Here’s a summary of key updates that BlackRock Investment Stewardship (BIS) recently made to its proxy voting guidelines, penned by Cooley’s Brad Goldberg, Beth Sasfai, Michael Mencher and Vince Flynn. The upshot is that the 2026 updates largely reinforce trends from last year, including a sharper emphasis on financial materiality, the removal of “diversity” terminology in favor of experience- and skills-based framing, more neutral language designed to avoid any perception of influencing company decisions, and no significant changes to core voting policies.
Here are nine things to know:
- Notable new language / overarching theme: “Generally, BIS supports the vote recommendations of boards and management at companies with sound corporate governance and that deliver strong financial returns over time.”

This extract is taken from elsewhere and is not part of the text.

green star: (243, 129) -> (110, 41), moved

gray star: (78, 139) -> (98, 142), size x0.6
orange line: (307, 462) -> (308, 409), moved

- Language and framing shifts: BIS has replaced “vote against” with “not support” when describing potential voting actions and, in most cases, has shifted from normative to more neutral, factual language when characterizing company actions (e.g., changing “where the board has failed to facilitate …” to “where the board has not facilitated …”). BIS has also updated language throughout its policy to emphasize its focus on “financial” value and performance (e.g., replacing “long-term shareholder value” with “long-term financial value” and noting there should be a clear link between exec pay and “operational and financial performance” rather than simply “company performance” which encompassed both financial and non-financial results in last year’s policy).
On a likely related note, BIS explicitly affirms compliance with the SEC’s February 2025 guidance on Schedule 13G eligibility, stating that it does not engage with portfolio companies “for the purpose, or with the effect, of changing or influencing control of any company.”

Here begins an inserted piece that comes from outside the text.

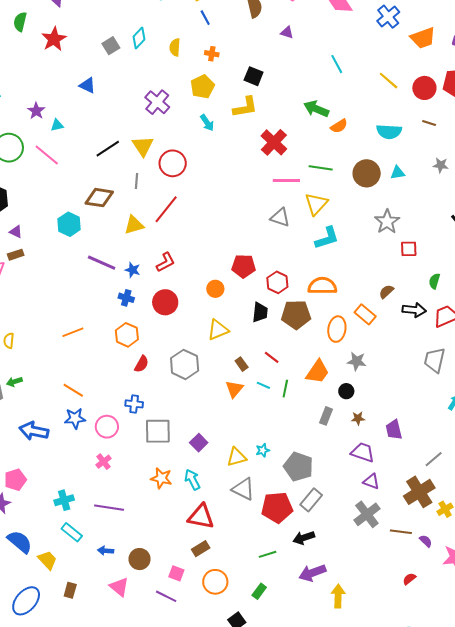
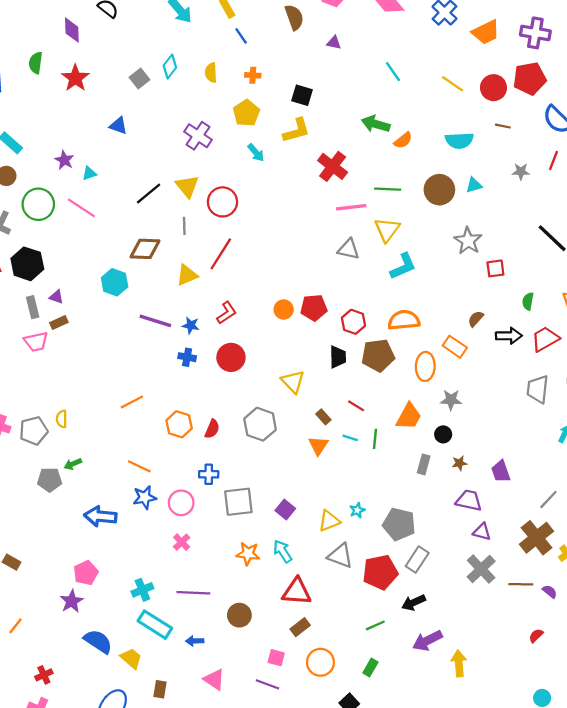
orange circle: (215, 289) -> (284, 309), moved
yellow triangle: (218, 330) -> (293, 382), turned -45
orange hexagon: (127, 335) -> (179, 424), moved
cyan rectangle: (72, 532) -> (155, 625), size x1.4
brown circle: (140, 559) -> (239, 615), moved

- Overboarding (updated item): “We will take the total number of board commitments across our global policies into account for director elections” has been replaced with “In evaluating a director’s total number of board commitments, we may consider the application of our regional voting guidelines, as appropriate, in cases where a director serves on non-U.S. public boards.” This language remains somewhat ambiguous (e.g., would BIS apply a non-US overboarding limit to a director at their US board(s) or only at their non-US boards?).
- Board composition (updated item): The term “diversity” no longer appears in BIS’s policy, nor does the S&P 500 board diversity data that was included in last year’s policy. References to “diversity” have been replaced with language like “various experiences, perspectives, and skillsets,” and references to “professional and personal characteristics” have been replaced with “qualifications.”
Still, BIS may not support members of a nominating and corporate governance board committee where an S&P 500 company board is “a sustained outlier compared to market practice in terms of its variety of experiences, perspectives, and skillsets,” and BIS notes the following in a corresponding footnote: “Aspects of a director’s background that may, depending on the company, contribute to the experiences, perspectives, and skillsets that inform effective board oversight include professional background, as well as demographic background, including gender, race/ethnicity, disability, U.S. veteran status, LGBTQ+ identity, and national, indigenous, religious, or cultural identity.”
- Perks (new item): BIS added the following language to this year’s policy: “BIS also looks to understand the rationale for certain executive perquisites, such as security, and whether the appropriateness of any such executive perquisites is regularly evaluated by the compensation committee.” BIS’s prior policy did not explicitly discuss perks.
- Sustainability disclosures (updated item): BIS notes that standardized disclosure of sustainability-related data “supports investors in making informed decisions,” highlighting ISSB standards, IFRS S1 and S2, as one approach to standardization it finds useful, but further notes that it does not mandate any specific disclosure framework companies should use.
- Stakeholder impacts (new item): BIS may express concerns about board oversight of material risks related to key stakeholders (employees, business supply chains, clients and consumers, regulators, and the communities in which they operate) through director votes or shareholder proposal support where the board, in BIS’s assessment, is not acting in shareholders’ long-term financial interests.
- Human capital management (updated item): BIS no longer asks companies to disclose their approach to DEI and workforce demographics. Instead, to understand a company’s approach to managing risks and opportunities associated with human capital, BIS wants disclosures on matters such as “workforce size, composition, compensation, engagement, turnover, training and development, working conditions and health, safety and wellbeing, among other possible topics.”
- Shareholder proposals (updated item): BIS expanded its discussion of shareholder proposals, reaffirming its case-by-case analysis and providing further guidance on its approach, including that its analysis “considers whether a shareholder proposal addresses a material risk that may impact a company’s long-term financial performance,” that it does not support proposals it views as “inconsistent with long-term financial value or that seek to micromanage companies,” and that it considers the “legal effect” of the proposal (i.e., advisory vs. legally binding).